EXTRACTED ENTRIES section start

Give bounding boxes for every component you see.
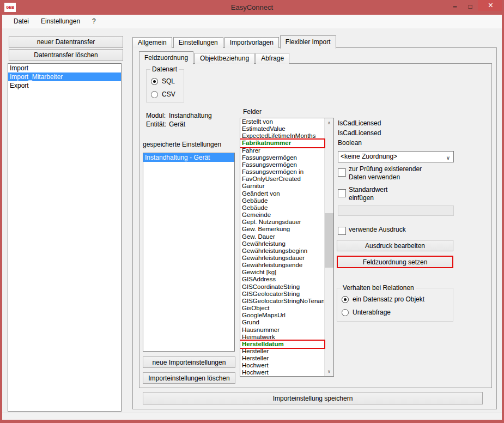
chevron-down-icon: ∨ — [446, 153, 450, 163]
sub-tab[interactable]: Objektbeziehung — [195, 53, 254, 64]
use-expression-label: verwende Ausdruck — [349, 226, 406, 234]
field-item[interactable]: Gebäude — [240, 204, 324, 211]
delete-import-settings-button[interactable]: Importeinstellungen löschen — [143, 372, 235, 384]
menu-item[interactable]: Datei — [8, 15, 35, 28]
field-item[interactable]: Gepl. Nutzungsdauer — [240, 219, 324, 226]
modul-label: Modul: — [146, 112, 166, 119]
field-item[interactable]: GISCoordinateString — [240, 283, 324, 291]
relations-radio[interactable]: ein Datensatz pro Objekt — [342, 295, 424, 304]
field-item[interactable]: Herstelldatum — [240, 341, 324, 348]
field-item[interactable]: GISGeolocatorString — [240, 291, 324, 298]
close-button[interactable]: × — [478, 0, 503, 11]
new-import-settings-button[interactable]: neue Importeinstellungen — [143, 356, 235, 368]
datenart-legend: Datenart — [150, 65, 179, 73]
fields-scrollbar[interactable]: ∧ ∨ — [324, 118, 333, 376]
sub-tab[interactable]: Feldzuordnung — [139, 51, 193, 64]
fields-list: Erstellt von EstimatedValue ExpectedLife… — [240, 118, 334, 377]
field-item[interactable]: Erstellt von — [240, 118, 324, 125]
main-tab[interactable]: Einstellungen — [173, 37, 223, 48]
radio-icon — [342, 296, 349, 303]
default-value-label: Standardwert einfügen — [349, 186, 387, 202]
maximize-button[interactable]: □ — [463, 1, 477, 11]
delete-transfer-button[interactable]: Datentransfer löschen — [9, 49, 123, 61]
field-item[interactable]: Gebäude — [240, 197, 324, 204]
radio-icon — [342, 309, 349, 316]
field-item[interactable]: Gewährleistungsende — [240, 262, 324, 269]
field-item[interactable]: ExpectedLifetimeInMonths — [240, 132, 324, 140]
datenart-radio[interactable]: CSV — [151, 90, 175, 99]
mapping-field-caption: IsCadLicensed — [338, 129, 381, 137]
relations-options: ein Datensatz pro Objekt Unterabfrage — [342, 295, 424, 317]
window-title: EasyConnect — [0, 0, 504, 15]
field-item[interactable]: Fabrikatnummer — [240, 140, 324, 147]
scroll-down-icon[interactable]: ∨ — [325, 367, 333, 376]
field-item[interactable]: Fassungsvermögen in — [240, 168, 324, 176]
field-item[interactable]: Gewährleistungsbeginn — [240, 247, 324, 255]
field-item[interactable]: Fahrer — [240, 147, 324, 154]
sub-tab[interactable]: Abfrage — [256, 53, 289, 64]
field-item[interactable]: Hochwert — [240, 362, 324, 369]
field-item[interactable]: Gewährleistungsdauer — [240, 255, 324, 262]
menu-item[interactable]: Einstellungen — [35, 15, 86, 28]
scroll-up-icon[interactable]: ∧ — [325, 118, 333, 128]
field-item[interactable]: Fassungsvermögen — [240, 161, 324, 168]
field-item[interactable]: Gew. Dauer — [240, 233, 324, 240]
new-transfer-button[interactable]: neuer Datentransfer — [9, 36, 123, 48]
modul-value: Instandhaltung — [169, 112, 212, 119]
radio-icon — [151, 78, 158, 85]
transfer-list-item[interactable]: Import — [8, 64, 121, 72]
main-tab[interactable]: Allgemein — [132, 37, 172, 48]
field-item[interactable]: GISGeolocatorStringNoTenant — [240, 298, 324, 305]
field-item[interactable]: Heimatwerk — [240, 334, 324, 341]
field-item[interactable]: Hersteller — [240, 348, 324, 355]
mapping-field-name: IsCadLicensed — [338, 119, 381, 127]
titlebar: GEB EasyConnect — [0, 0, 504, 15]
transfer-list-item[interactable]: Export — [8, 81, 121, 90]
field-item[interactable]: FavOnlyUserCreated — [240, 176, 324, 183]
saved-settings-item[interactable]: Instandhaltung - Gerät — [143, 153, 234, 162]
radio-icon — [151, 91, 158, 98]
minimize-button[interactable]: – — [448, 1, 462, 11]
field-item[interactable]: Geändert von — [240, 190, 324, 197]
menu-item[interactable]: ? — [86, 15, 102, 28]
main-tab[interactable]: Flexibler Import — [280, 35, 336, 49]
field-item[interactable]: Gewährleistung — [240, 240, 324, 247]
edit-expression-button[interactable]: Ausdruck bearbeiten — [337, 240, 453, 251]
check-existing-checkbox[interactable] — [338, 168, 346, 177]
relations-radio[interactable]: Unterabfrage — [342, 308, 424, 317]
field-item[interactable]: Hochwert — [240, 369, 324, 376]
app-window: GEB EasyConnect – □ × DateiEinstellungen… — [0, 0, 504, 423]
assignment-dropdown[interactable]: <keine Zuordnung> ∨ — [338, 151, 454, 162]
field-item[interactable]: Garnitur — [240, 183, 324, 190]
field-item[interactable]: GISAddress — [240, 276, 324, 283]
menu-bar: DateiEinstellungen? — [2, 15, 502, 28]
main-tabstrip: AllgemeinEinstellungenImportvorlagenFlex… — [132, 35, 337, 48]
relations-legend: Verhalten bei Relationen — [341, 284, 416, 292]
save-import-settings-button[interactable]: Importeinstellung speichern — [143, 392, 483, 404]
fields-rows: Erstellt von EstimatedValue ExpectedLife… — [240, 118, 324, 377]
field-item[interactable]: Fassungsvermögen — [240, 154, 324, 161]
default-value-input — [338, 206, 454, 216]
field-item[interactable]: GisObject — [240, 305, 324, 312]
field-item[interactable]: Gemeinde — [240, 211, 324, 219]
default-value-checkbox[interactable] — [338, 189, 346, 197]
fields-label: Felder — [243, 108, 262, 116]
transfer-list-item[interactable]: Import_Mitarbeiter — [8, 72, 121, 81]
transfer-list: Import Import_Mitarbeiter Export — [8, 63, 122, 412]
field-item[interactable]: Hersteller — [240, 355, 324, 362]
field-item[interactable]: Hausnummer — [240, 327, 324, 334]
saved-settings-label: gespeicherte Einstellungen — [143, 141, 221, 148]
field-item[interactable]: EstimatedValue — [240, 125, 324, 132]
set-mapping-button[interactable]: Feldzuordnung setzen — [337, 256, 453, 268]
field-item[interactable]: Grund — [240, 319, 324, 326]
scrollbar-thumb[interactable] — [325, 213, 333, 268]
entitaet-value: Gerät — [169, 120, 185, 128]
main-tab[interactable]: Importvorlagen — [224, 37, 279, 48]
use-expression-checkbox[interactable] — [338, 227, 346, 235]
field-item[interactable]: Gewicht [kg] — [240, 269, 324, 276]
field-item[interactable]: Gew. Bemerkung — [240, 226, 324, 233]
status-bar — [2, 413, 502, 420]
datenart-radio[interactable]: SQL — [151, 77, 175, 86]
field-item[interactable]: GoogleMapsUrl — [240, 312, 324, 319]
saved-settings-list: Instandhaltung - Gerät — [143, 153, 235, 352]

EXTRACTED ENTRIES section end

*THE TASK:*
In the listing above, each line with the word "Unterabfrage" is to be copied out.

*OUTPUT:*
relations-options: ein Datensatz pro Objekt Unterabfrage — [342, 295, 424, 317]
relations-radio[interactable]: Unterabfrage — [342, 308, 424, 317]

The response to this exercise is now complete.